▶ ENTRIES PROVIDED:
****************************************
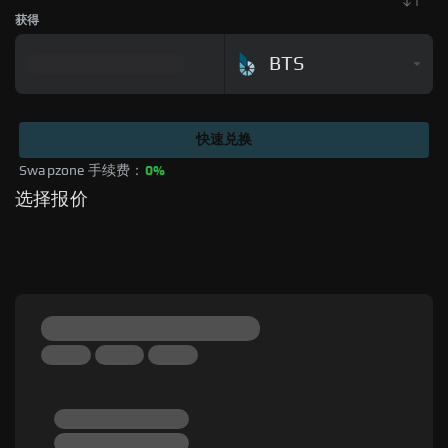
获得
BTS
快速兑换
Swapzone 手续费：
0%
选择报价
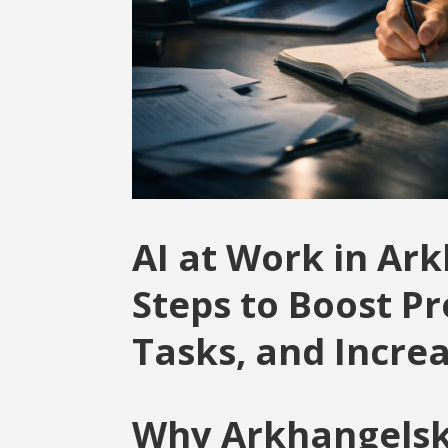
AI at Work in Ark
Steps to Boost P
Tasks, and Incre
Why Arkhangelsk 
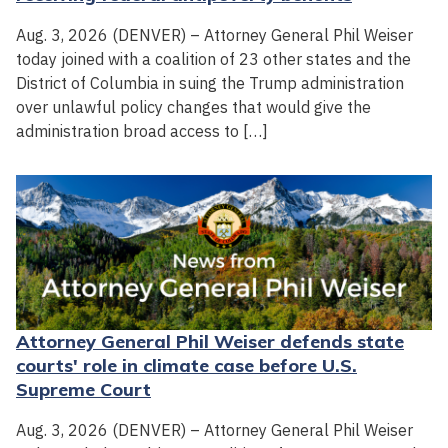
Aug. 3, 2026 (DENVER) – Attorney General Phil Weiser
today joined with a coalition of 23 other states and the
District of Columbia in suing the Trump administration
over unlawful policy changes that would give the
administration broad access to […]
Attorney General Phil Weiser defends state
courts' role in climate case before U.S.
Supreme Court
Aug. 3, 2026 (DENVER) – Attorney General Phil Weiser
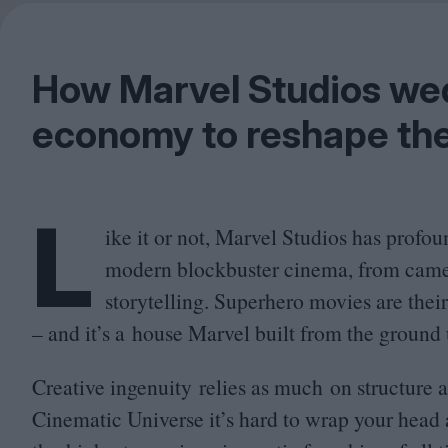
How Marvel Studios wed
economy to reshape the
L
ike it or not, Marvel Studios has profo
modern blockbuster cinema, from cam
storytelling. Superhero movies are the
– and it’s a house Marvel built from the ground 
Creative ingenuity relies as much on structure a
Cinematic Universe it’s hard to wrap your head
****************************************
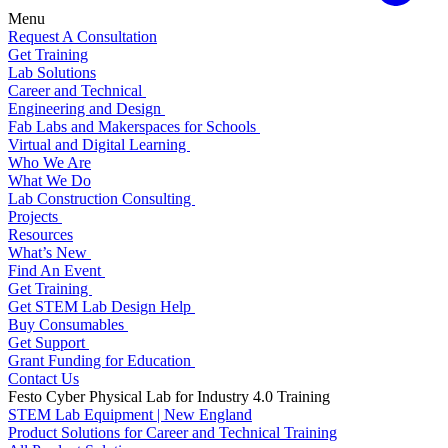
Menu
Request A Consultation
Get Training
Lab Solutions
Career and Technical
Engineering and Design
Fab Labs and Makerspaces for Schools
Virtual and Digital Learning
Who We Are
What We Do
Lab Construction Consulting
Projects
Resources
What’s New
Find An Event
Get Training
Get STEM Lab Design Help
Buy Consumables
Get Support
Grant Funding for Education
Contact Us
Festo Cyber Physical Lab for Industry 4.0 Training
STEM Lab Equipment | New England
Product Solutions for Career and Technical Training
****************************************
▶ TASK PROMPT: Scan the listing above, and wherever a line holds the word "STEM", copy it.

▶ OUTPUT FOR THIS TASK:
Get STEM Lab Design Help
STEM Lab Equipment | New England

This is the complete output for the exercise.